↓↓↓

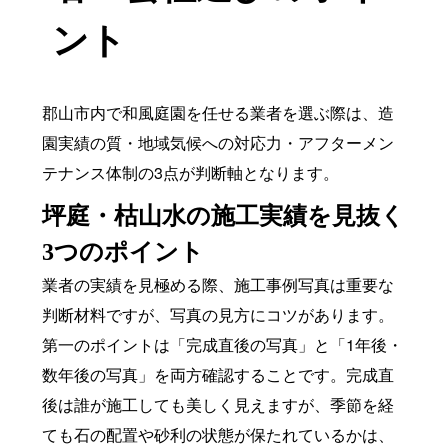
ント
郡山市内で和風庭園を任せる業者を選ぶ際は、造
園実績の質・地域気候への対応力・アフターメン
テナンス体制の3点が判断軸となります。
坪庭・枯山水の施工実績を見抜く
3つのポイント
業者の実績を見極める際、施工事例写真は重要な
判断材料ですが、写真の見方にコツがあります。
第一のポイントは「完成直後の写真」と「1年後・
数年後の写真」を両方確認することです。完成直
後は誰が施工しても美しく見えますが、季節を経
ても石の配置や砂利の状態が保たれているかは、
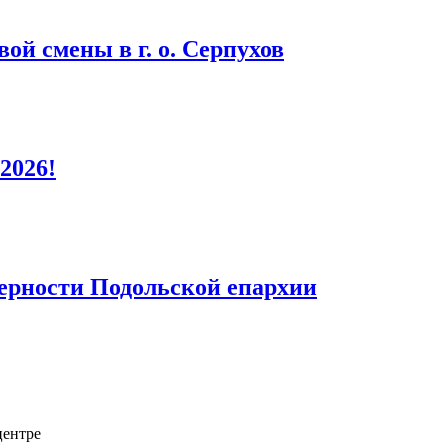
ой смены в г. о. Серпухов
2026!
верности Подольской епархии
центре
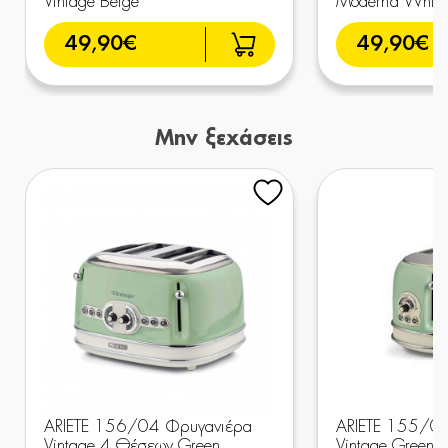
Vintage Beige
Moderna White
49,90€
49,90€
Μην ξεχάσεις
ARIETE 156/04 Φρυγανιέρα
ARIETE 155/0
Vintage 4 Θέσεων Green
Vintage Green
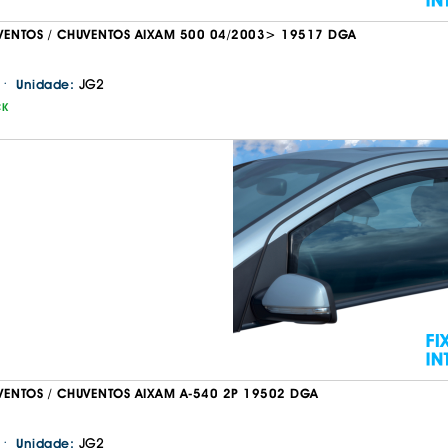
VENTOS / CHUVENTOS AIXAM 500 04/2003> 19517 DGA
·
JG2
Unidade:
CK
VENTOS / CHUVENTOS AIXAM A-540 2P 19502 DGA
·
JG2
Unidade:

↑↑↑

YOUR INSTRUCTIONS: The records above should be returned word for word, with every picture left out.

EXPECTED ANSWER:
ント
郡山市内で和風庭園を任せる業者を選ぶ際は、造
園実績の質・地域気候への対応力・アフターメン
テナンス体制の3点が判断軸となります。
坪庭・枯山水の施工実績を見抜く
3つのポイント
業者の実績を見極める際、施工事例写真は重要な
判断材料ですが、写真の見方にコツがあります。
第一のポイントは「完成直後の写真」と「1年後・
数年後の写真」を両方確認することです。完成直
後は誰が施工しても美しく見えますが、季節を経
ても石の配置や砂利の状態が保たれているかは、
ой смены в г. о. Серпухов
2026!
верности Подольской епархии
центре
Vintage Beige
Moderna White
49,90€
49,90€
Μην ξεχάσεις
ARIETE 156/04 Φρυγανιέρα
ARIETE 155/0
Vintage 4 Θέσεων Green
Vintage Green
VENTOS / CHUVENTOS AIXAM 500 04/2003> 19517 DGA
·
JG2
Unidade:
CK
VENTOS / CHUVENTOS AIXAM A-540 2P 19502 DGA
·
JG2
Unidade:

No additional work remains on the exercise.